Exercise data:
────────────────────
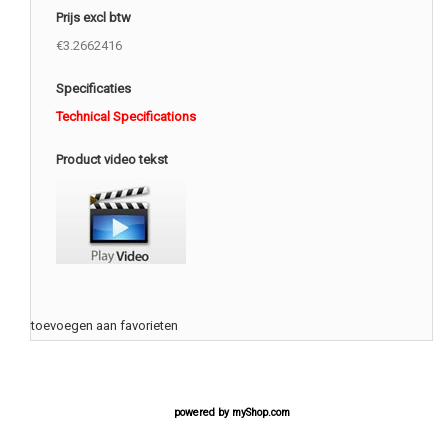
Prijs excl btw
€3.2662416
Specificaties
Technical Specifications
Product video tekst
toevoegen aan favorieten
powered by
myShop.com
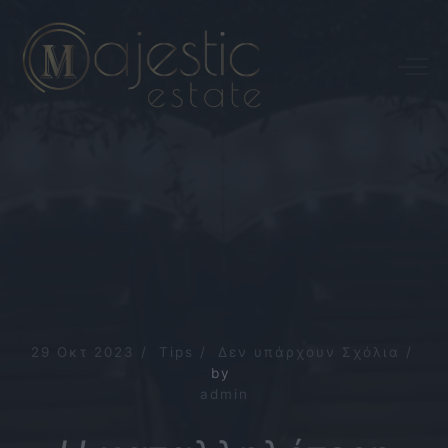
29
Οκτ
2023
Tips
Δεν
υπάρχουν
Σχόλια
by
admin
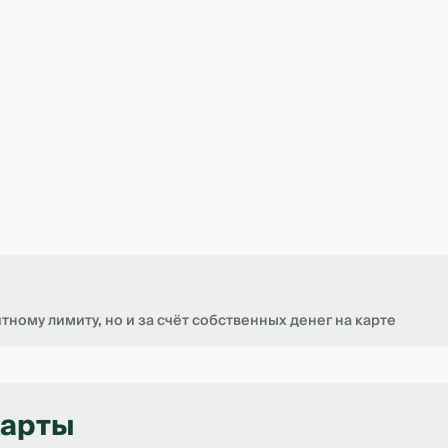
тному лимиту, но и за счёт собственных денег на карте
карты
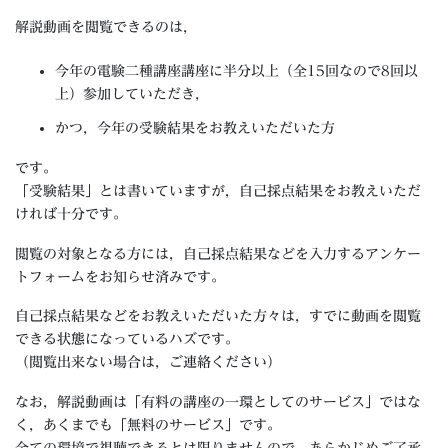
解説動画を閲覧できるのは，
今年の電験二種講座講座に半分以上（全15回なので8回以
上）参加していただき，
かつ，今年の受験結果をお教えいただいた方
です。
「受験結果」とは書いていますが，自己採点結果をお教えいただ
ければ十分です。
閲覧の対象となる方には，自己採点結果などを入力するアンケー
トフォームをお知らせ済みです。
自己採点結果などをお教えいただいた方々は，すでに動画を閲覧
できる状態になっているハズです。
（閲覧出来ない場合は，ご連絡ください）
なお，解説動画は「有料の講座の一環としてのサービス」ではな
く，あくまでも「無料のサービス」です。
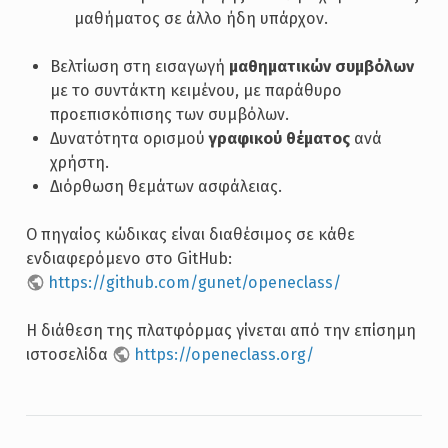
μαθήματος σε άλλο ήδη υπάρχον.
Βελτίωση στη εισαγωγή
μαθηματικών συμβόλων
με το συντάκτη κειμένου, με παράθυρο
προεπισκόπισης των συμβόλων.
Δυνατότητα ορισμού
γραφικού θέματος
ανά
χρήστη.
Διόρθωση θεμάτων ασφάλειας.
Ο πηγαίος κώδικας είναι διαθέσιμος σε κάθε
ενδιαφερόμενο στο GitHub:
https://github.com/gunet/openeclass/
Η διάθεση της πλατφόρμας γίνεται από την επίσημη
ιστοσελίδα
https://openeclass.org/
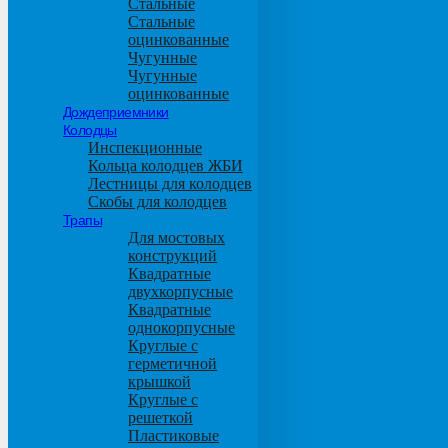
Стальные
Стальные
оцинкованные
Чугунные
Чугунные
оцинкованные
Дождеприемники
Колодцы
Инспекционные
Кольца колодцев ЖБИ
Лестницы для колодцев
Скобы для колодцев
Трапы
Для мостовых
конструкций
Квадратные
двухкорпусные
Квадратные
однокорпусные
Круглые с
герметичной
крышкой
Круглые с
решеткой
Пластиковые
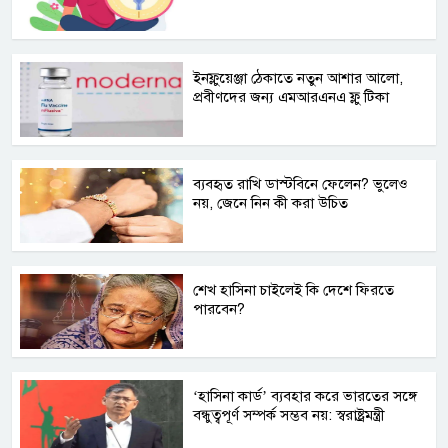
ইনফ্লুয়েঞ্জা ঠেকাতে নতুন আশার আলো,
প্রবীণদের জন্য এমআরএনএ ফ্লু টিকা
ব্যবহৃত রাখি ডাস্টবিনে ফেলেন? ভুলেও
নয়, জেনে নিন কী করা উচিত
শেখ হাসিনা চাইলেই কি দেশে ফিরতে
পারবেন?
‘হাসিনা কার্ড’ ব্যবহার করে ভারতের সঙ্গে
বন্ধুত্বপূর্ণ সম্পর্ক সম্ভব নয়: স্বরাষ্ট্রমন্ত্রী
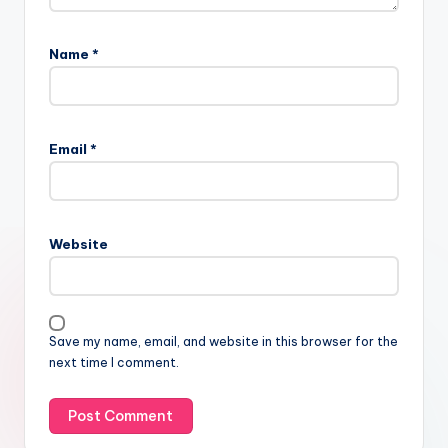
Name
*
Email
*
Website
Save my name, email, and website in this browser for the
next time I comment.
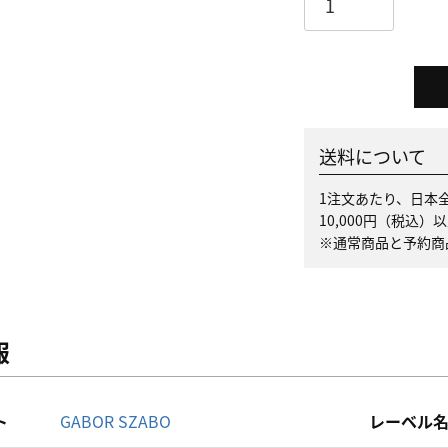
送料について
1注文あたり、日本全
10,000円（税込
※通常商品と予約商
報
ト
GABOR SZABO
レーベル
────────────────────
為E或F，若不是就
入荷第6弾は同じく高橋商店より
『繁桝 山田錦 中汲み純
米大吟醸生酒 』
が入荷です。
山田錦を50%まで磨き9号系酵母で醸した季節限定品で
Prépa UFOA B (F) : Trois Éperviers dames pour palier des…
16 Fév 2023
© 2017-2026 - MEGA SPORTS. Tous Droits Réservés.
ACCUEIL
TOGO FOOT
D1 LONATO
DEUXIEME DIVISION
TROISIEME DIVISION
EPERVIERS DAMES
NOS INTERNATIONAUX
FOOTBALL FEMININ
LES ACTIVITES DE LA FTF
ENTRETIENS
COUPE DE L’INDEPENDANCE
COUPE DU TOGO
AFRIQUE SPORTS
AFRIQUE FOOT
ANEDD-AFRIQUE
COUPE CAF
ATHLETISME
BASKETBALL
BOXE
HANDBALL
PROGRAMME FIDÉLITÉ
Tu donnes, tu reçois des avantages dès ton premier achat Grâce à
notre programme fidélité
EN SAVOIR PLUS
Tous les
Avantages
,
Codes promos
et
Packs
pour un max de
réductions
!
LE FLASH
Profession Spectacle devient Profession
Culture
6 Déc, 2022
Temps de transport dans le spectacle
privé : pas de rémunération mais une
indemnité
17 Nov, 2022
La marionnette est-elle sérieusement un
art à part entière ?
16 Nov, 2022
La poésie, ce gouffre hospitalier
────────────────────
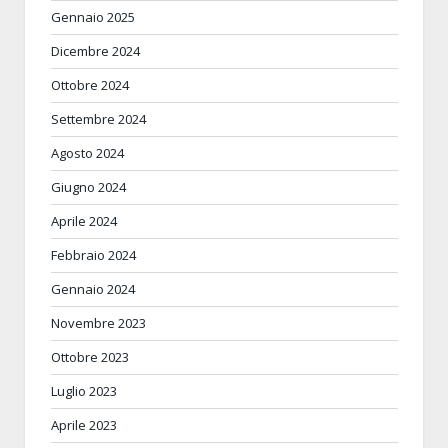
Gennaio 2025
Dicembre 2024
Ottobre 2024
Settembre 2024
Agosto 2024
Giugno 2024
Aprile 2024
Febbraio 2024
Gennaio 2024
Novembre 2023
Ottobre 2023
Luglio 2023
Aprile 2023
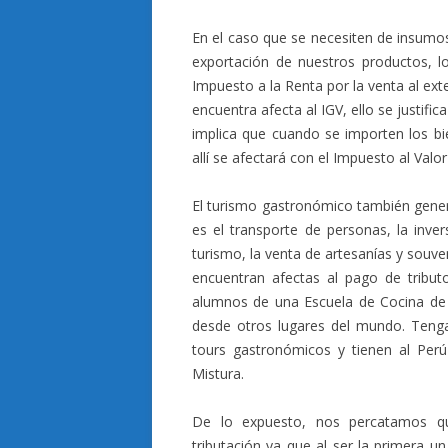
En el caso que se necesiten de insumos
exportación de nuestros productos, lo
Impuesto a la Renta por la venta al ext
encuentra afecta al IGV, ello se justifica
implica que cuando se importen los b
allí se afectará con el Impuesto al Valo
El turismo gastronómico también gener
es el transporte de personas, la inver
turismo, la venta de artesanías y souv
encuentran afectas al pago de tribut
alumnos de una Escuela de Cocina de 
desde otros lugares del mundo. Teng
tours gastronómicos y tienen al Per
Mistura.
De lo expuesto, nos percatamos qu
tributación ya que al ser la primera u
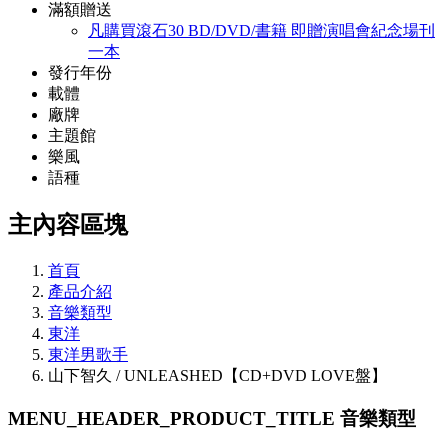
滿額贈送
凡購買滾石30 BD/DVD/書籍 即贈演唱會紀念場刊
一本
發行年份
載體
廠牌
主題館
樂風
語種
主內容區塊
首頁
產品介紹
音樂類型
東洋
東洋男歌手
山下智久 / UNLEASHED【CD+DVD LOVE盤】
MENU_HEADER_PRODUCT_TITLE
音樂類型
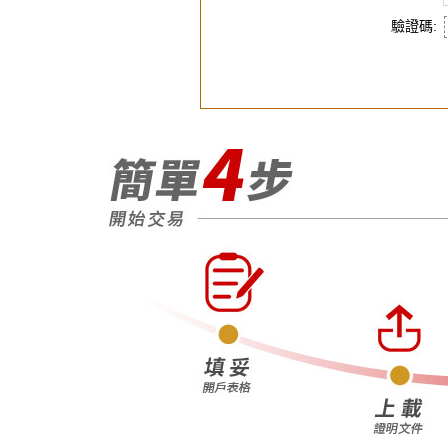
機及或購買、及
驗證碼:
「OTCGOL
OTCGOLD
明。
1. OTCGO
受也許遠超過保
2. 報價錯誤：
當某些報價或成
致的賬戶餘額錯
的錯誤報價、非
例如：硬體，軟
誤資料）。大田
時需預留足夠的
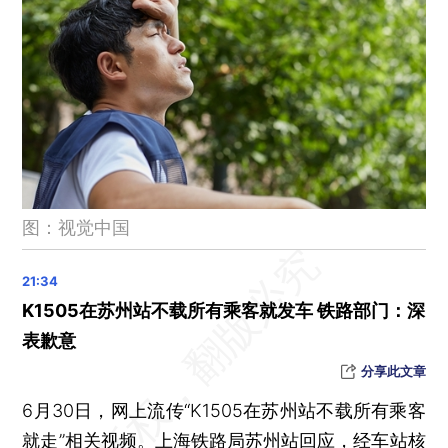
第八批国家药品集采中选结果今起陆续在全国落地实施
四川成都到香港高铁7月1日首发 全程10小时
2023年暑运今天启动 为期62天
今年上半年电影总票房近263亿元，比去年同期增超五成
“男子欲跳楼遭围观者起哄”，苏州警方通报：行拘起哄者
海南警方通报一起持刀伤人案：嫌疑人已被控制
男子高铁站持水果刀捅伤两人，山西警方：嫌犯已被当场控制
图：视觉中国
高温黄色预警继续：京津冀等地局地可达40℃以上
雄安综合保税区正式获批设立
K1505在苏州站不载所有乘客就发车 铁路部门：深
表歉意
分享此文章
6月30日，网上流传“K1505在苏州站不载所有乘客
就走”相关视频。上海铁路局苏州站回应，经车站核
────────────────────
Work request: Start at the line containing "Prijs excl btw" above and stop at the line containing "με το συντάκτη κειμένου, με παράθυρο". Output those lines exactly, both included, but none of the pictures.

Result for this task:
Prijs excl btw
€3.2662416
Specificaties
Technical Specifications
Product video tekst
toevoegen aan favorieten
powered by
myShop.com
29
Οκτ
2023
Tips
Δεν
υπάρχουν
Σχόλια
by
admin
тному лимиту, но и за счёт собственных денег на карте
карты
解説動画を閲覧できるのは，
今年の電験二種講座講座に半分以上（全15回なので8回以
上）参加していただき，
かつ，今年の受験結果をお教えいただいた方
です。
「受験結果」とは書いていますが，自己採点結果をお教えいただ
ければ十分です。
閲覧の対象となる方には，自己採点結果などを入力するアンケー
トフォームをお知らせ済みです。
自己採点結果などをお教えいただいた方々は，すでに動画を閲覧
できる状態になっているハズです。
（閲覧出来ない場合は，ご連絡ください）
なお，解説動画は「有料の講座の一環としてのサービス」ではな
く，あくまでも「無料のサービス」です。
μαθήματος σε άλλο ήδη υπάρχον.
Βελτίωση στη εισαγωγή
μαθηματικών συμβόλων
με το συντάκτη κειμένου, με παράθυρο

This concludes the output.